The expression levels of BAALC, ERG, and WT1 were similar in both cohorts compared with the healthy controls. The relapse and survival rates were not different between the low- and high-risk patients according to the Sanz score. However, application of the molecular risk score on the validation cohort distinctly discriminated patients according to their risk of relapse and death just as in the original APL cohort, although single gene analyses could not reproduce the negative prognostic impact.
The analysis clearly validated the prognostic effect of the integrative risk score on the outcome in APL patients. The value was further empowered because the single gene analyses did not show similar results. Whether the integrative risk score retains its prognostic power in the chemotherapy-free setting should be investigated further.

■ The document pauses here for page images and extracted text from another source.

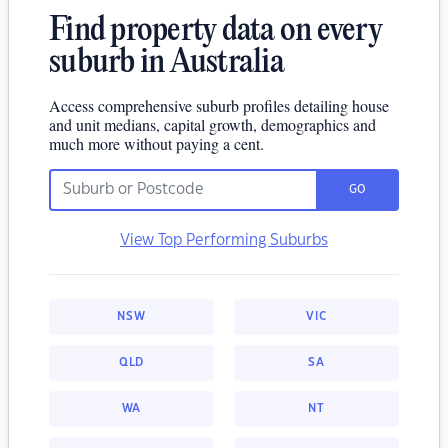
Find property data on every
suburb in Australia
Access comprehensive suburb profiles detailing house
and unit medians, capital growth, demographics and
much more without paying a cent.
GO
View Top Performing Suburbs
NSW
VIC
QLD
SA
WA
NT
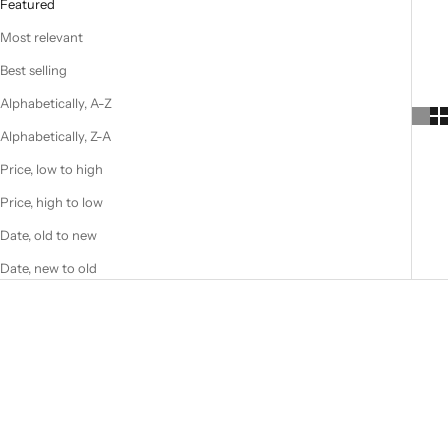
Featured
Most relevant
Best selling
Alphabetically, A-Z
Alphabetically, Z-A
Price, low to high
Price, high to low
Date, old to new
Date, new to old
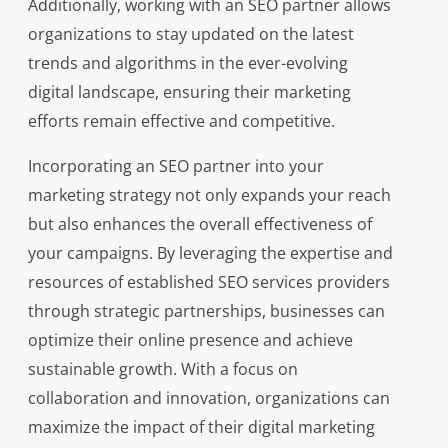
Additionally, working with an SEO partner allows
organizations to stay updated on the latest
trends and algorithms in the ever-evolving
digital landscape, ensuring their marketing
efforts remain effective and competitive.
Incorporating an SEO partner into your
marketing strategy not only expands your reach
but also enhances the overall effectiveness of
your campaigns. By leveraging the expertise and
resources of established SEO services providers
through strategic partnerships, businesses can
optimize their online presence and achieve
sustainable growth. With a focus on
collaboration and innovation, organizations can
maximize the impact of their digital marketing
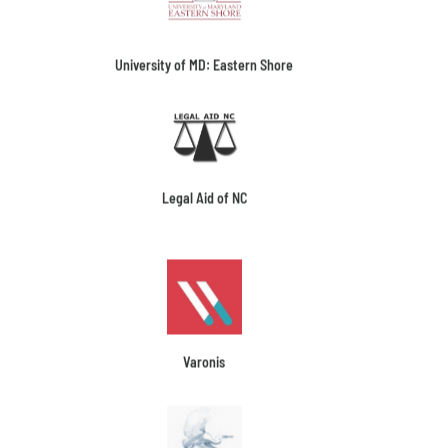
University of MD: Eastern Shore
Legal Aid of NC
Varonis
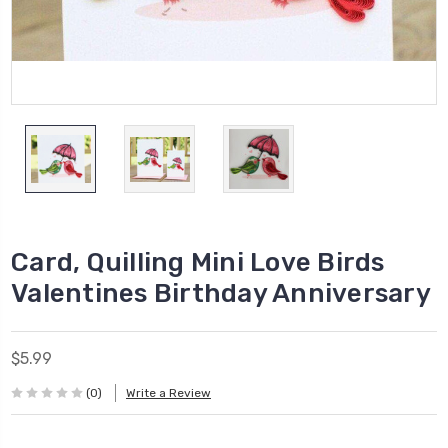
Card, Quilling Mini Love Birds
Valentines Birthday Anniversary
$5.99
(0)
Write a Review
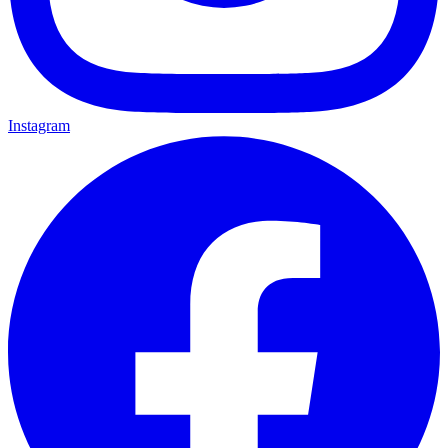
Instagram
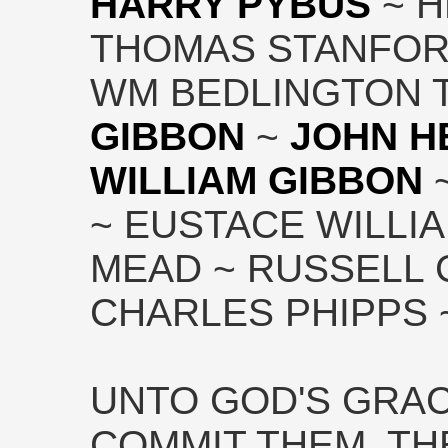
HARRY PYBUS
~ H
THOMAS STANFOR
WM BEDLINGTON T
GIBBON
~
JOHN H
WILLIAM GIBBON
~
~ EUSTACE WILLI
MEAD ~ RUSSELL
CHARLES PHIPPS ~
UNTO GOD'S GRA
COMMIT THEM. TH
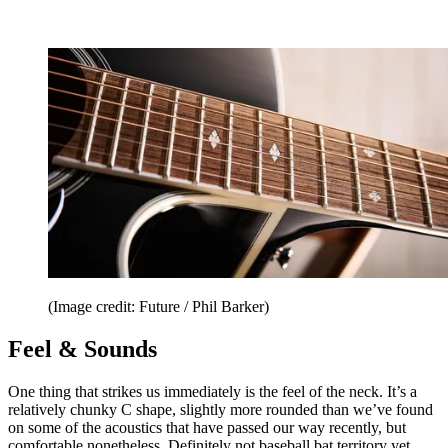
(Image credit: Future / Phil Barker)
Feel & Sounds
One thing that strikes us immediately is the feel of the neck. It’s a
relatively chunky C shape, slightly more rounded than we’ve found
on some of the acoustics that have passed our way recently, but
comfortable nonetheless. Definitely not baseball bat territory yet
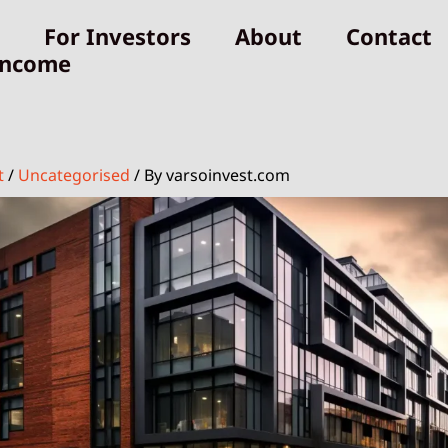
For Investors
About
Contact
Income
t
/
Uncategorised
/ By
varsoinvest.com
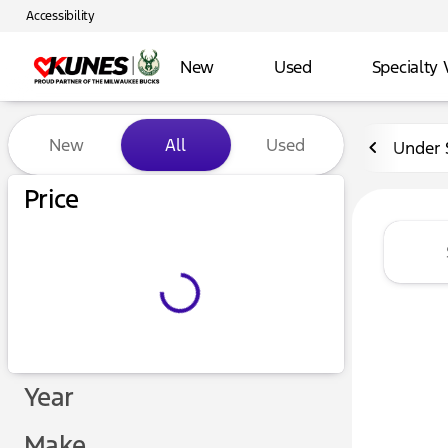
Accessibility
New
Used
Specialty 
Vehicles for Sale at Kunes 
New
All
Used
Under 
Price
Year
Make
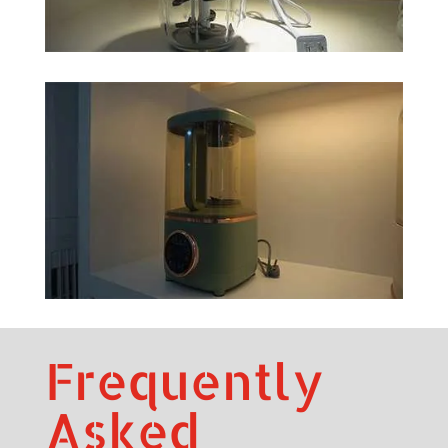
Frequently
Asked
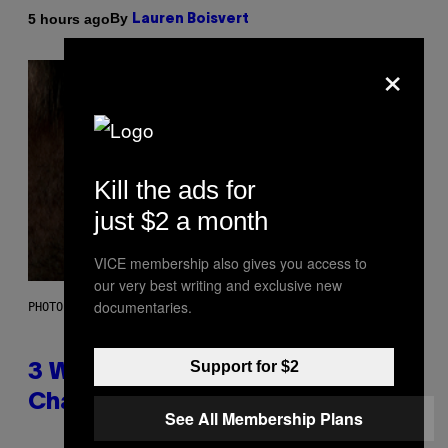
By
5 hours ago
Lauren Boisvert
×
Kill the ads for
just $2 a month
VICE membership also gives you access to
our very best writing and exclusive new
documentaries.
PHOTO ILLUSTRATION BY IAN WALDIE/GETTY IMAGES
Support for $2
3 Ways Your Music Taste
Changes as You Get Older
See All Membership Plans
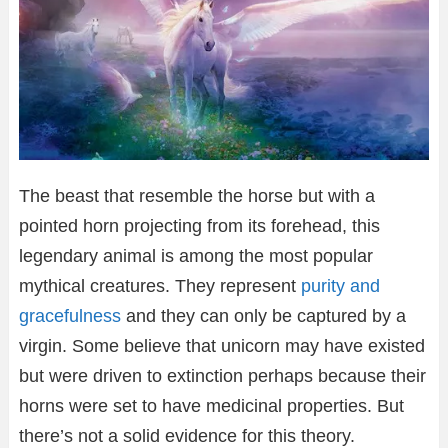
The beast that resemble the horse but with a
pointed horn projecting from its forehead, this
legendary animal is among the most popular
mythical creatures. They represent
purity and
gracefulness
and they can only be captured by a
virgin. Some believe that unicorn may have existed
but were driven to extinction perhaps because their
horns were set to have medicinal properties. But
there’s not a solid evidence for this theory.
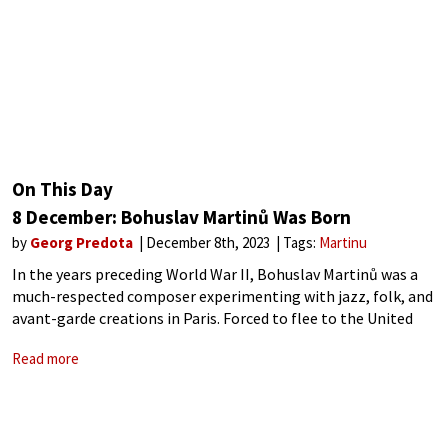
On This Day
8 December: Bohuslav Martinů Was Born
by
Georg Predota
December 8th, 2023
Tags:
Martinu
In the years preceding World War II, Bohuslav Martinů was a
much-respected composer experimenting with jazz, folk, and
avant-garde creations in Paris. Forced to flee to the United
States in 1940, he soon became the living composer whose
Read more
works were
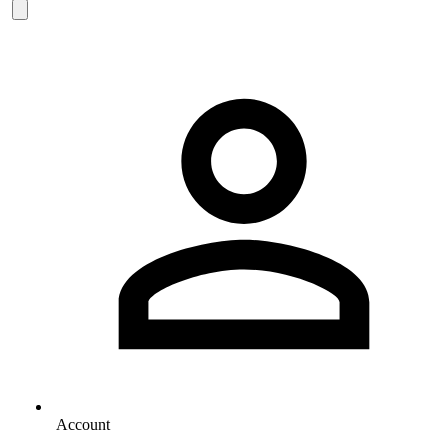
Account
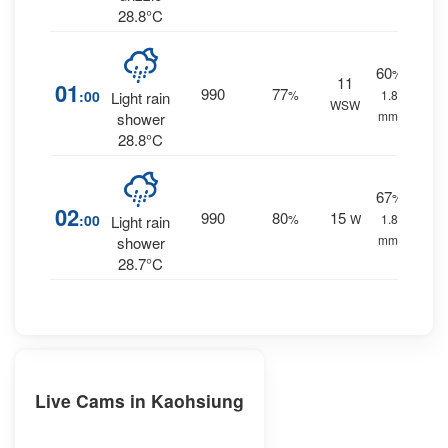
28.8°C
60
%
11
01
990
77
:00
%
1.8
Light rain
WSW
mm.
shower
28.8°C
67
%
02
990
80
15
:00
%
W
1.8
Light rain
mm.
shower
28.7°C
Live Cams in Kaohsiung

尽管在过去几十年中急性早幼粒细胞白血病(APL)的治疗有了显著进展,尤其是全反式维甲酸的引入,但风险分层仍然是一个重要问题。迄今为止,复发风险仅可通过白细胞和血小板计数来预测。在本报告中,我们在2个独立的患者队列中对3个候选基因和一种新开发的APL分子风险评分进行了验证研究。
计算了来自原始队列的79例初发APL患者和来自验证队列的76例初发APL患者的综合风险评分,该评分结合了BAALC、ERG和WT1的表达水平。两个队列的基因表达分析执行方式相同,并比较了对患者预后影响的结果。
与健康对照相比,两个队列中BAALC、ERG和WT1的表达水平相似。根据Sanz评分,低风险和高风险患者的复发率和生存率没有差异。然而,在验证队列中应用分子风险评分,与原始APL队列一样,根据患者的复发和死亡风险明显区分了患者,尽管单基因分析无法重现负面预后影响。
分析明确验证了综合风险评分对APL患者预后的影响。由于单基因分析未显示类似结果,该评分的价值得到了进一步强化。综合风险评分在无化疗环境中是否保留其预后能力应进一步研究。